01 dezembro 2008

Rehab

Larissa pegou a chave de casa, a bolsa e saiu de uma vez, sem tempo para dúvidas. Acreditando-se mais velha, mais segura, mais só - só no que dizia respeito a ele, na verdade - entrou no elevador e olhou o espelho. Concluiu que realmente não tinha mais o rosto sem defeitos de quatro anos antes; mais profundos que uma ou outra linha de expressão, eram os vincos de certas partes coladas às pressas. Sorriu ao leve pensamento de que ele se surpreenderia com a sua presença, se reaproximaria manso, comentaria que vira seu último trabalho e, ansiando por uma vingancinha feminina, pensou em rejeitá-lo ao final da festa.

Ela estava indo para qualquer lugar porque sabia que o encontraria, reparou em todo o esforço de estar caminhando para fingir um encontro ao acaso e revê-lo. Naquele silêncio constrangedor dos elevadores, refazia seu passos como em um jogo de xadrez, analisando jogadas, movendo sua rainha ameaçadoramente na direção de um rei ainda não destronado por completo. O elevador estava cheio de memórias dele. Então, bateu-lhe o quanto o esquecimento é um exercício de disciplina. Ela nunca o esqueceria como esquecia as chaves, a carteira e o celular: em qualquer lugar e repentinamente. O esquecimento, nesse caso, é de prática muito mais consciente do que as mães ensinam para as filhas. Não existe "vai passar", só o "faça passar".

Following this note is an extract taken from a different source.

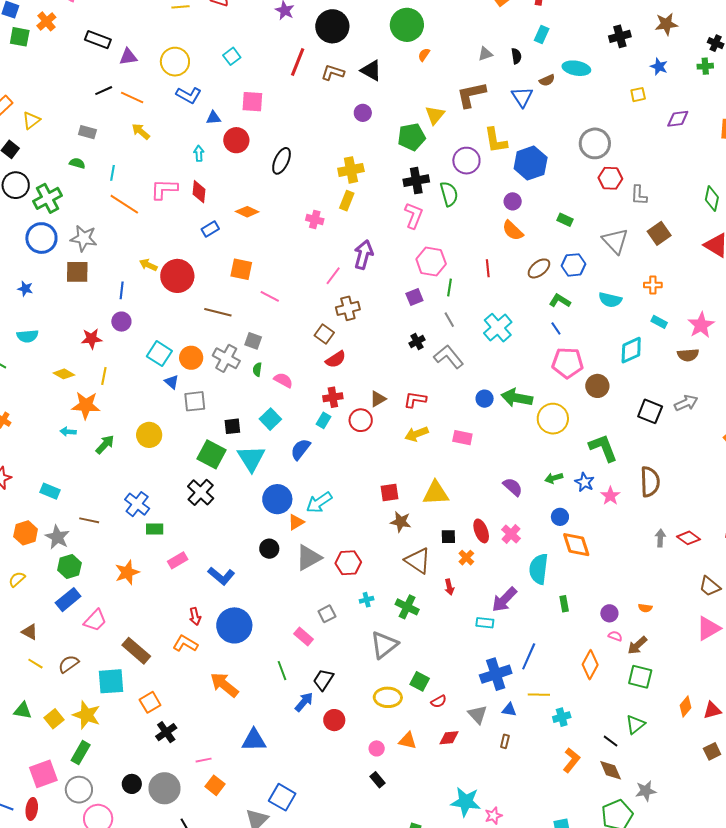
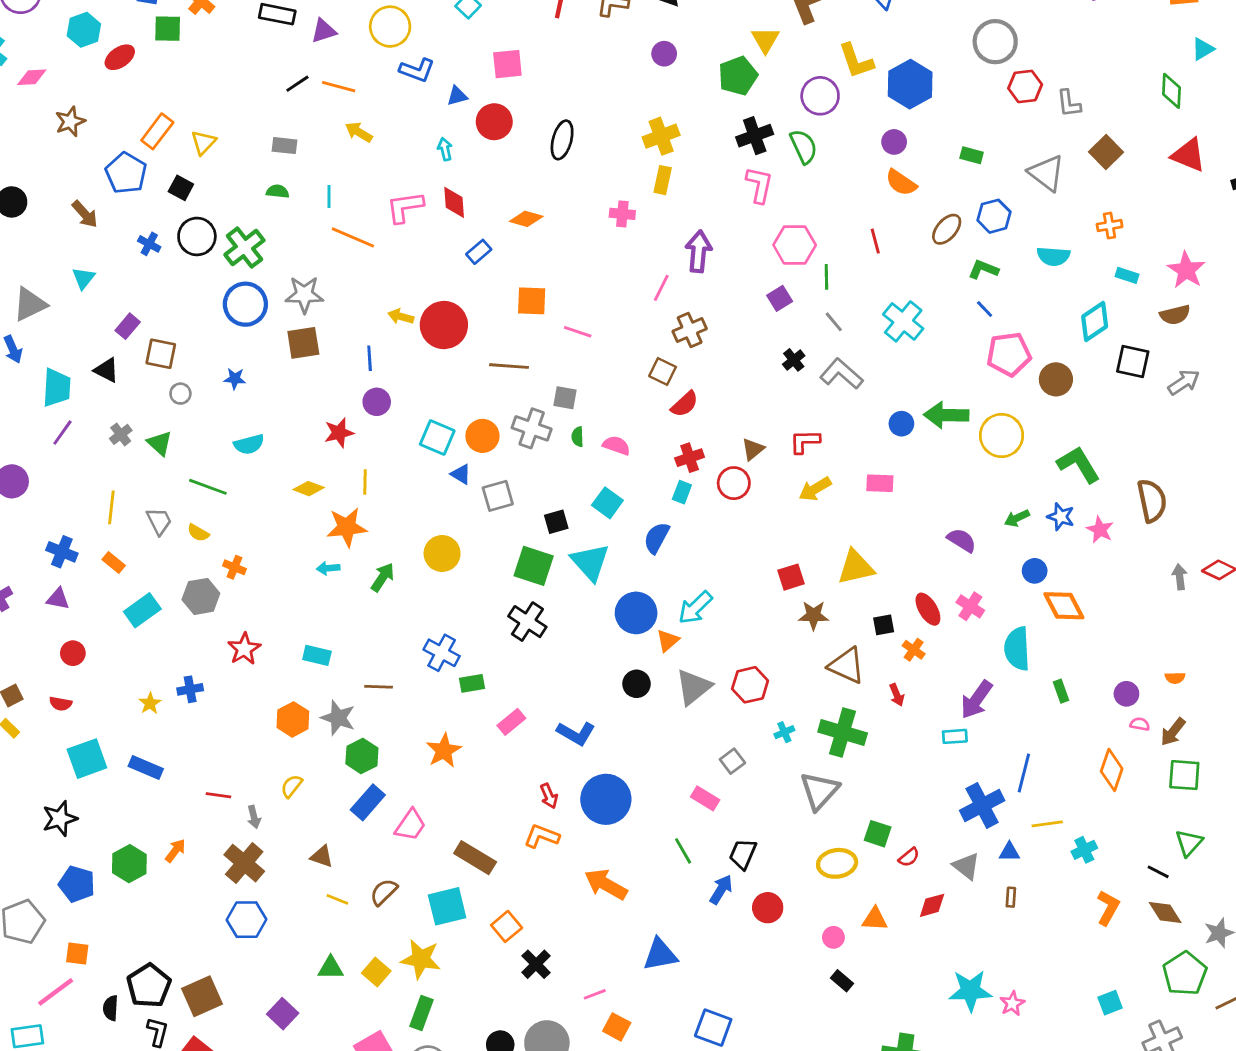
black square: (650, 411) -> (1133, 362), moved
green cross: (407, 607) -> (843, 733), size x1.4

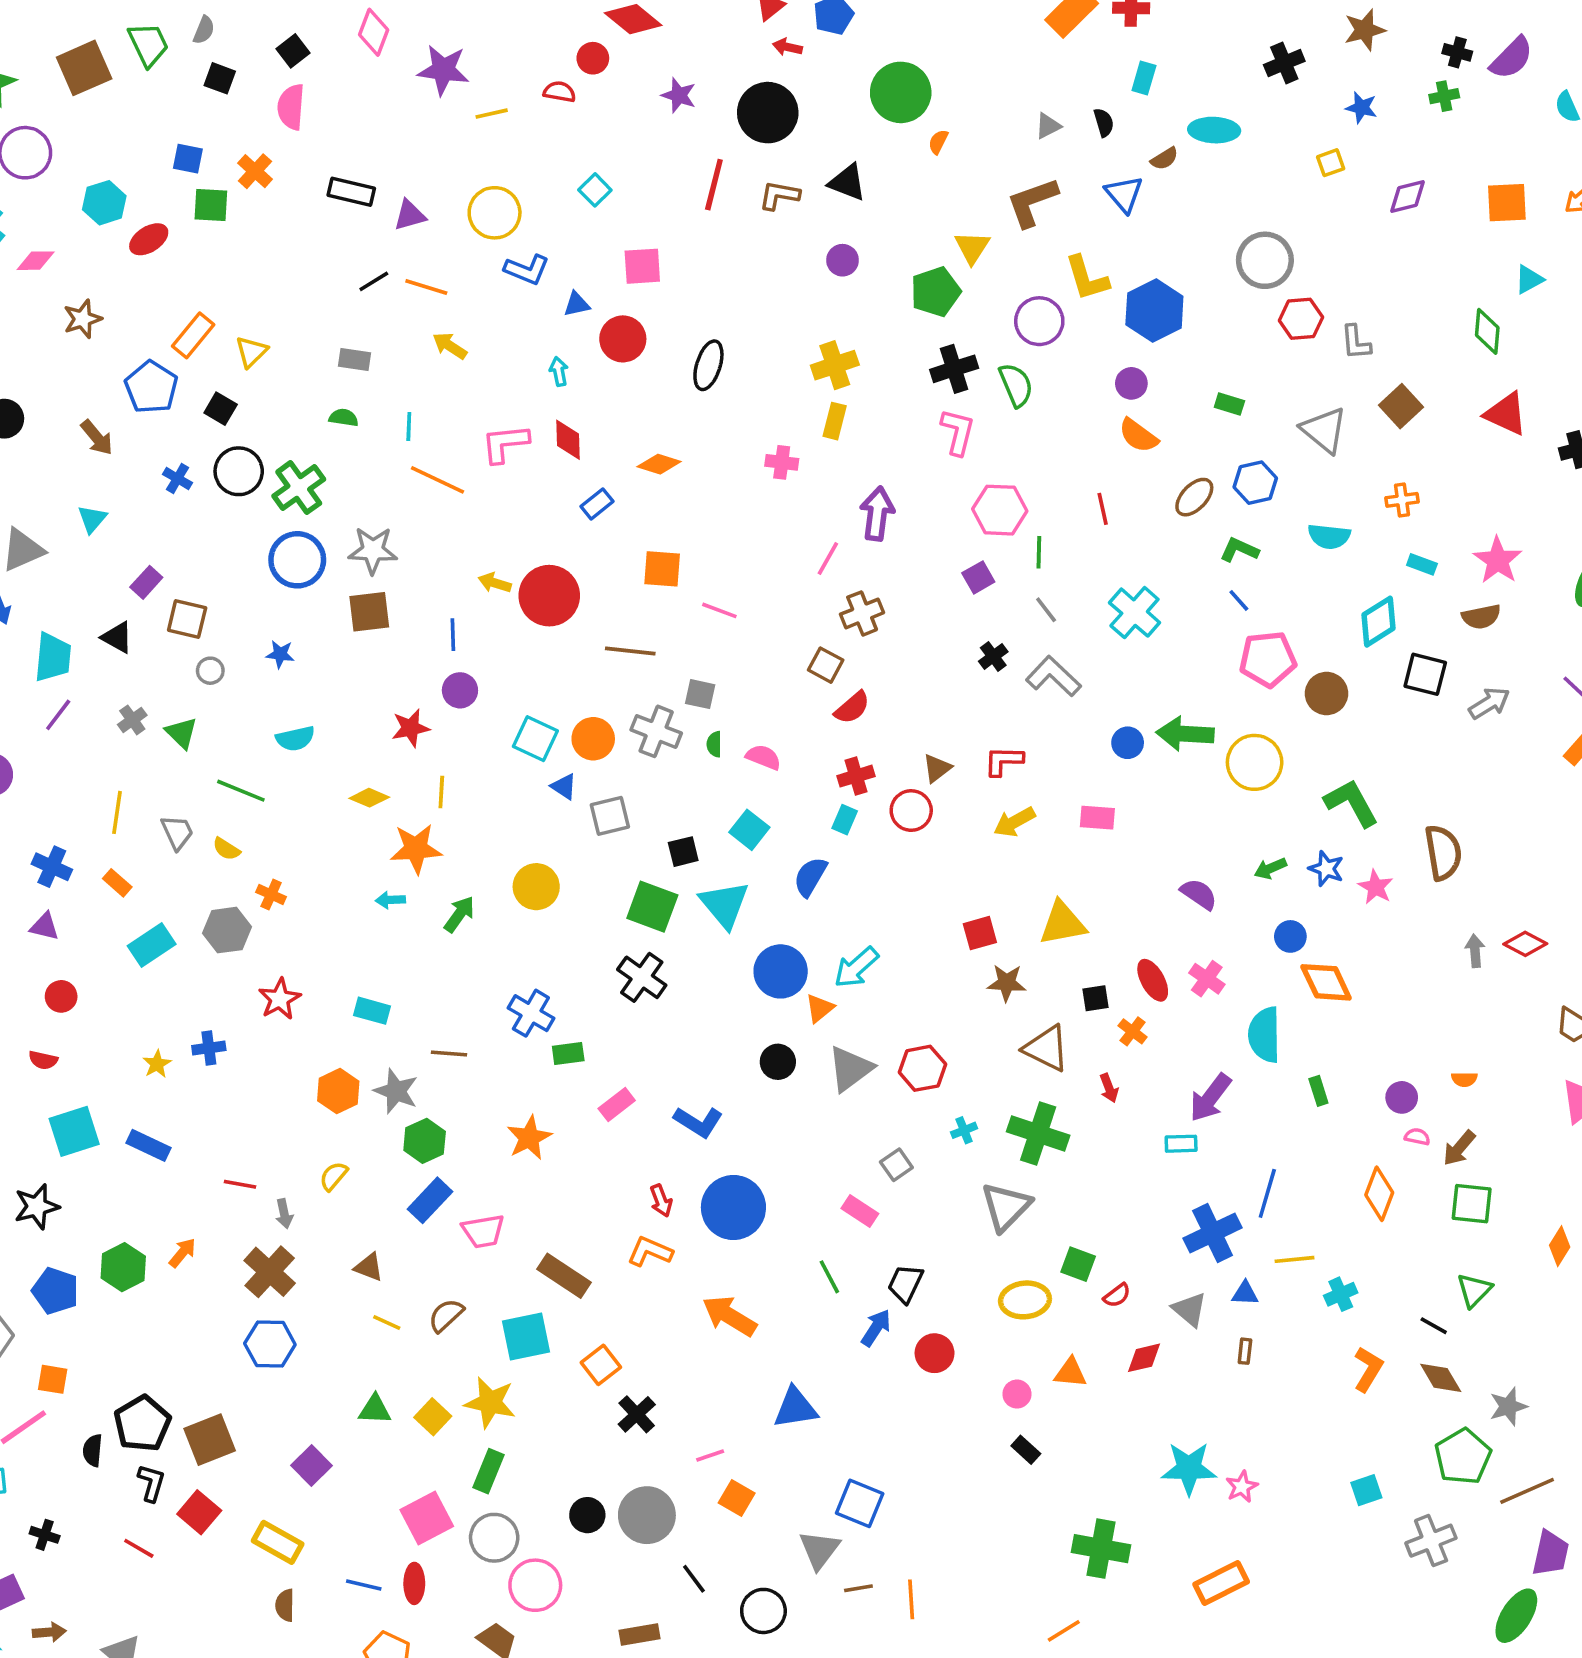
pink trapezoid: (410, 825) -> (483, 1231), turned 44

Por escolha dele, Larissa havia arrancado-o da sua vida a golpes de pé-de-cabra e sangue pisado. Agora, de cacos colados, oscilava entre aceitar as cicatrizes ou aceitar que o destino pregava-lhe uma peça e ela andava feliz para a arapuca. Não podia perder a chance, não podia deixar de se testar e ver até onde a disciplina a havia elevado, porém, ela sabia, a tênue rede de segurança não sustenta todo o peso de sentimentos antigos. Ir para falhar, para saber que todo o auto-controle era mentira, para doer. Até que ponto a resignação da dor de amor deve persistir? Até onde ela aprendeu e até onde ela insistiu no vazio óbvio? Amar é doer. Mas é também paz de espírito e feridas fechadas. Qual valeria depois dos anos em silêncio?


O elevador chegara ao térreo, entrou no táxi, o motorista a interrogou pelo retrovisor e, sem resposta, pegou um papel amarrotado:



"a central disse que era pra Gávea. pra qual rua?"



Silêncio. A luz do poste piscou, gotas de chuva correram pelo vidro, o motorista encarava, ansioso por encerrar a noite.


"não, não. é pro flamengo. mudei de idéia."



Ainda não era a hora de se colocar em dúvida, mas já era tempo de honrar os cacos colados.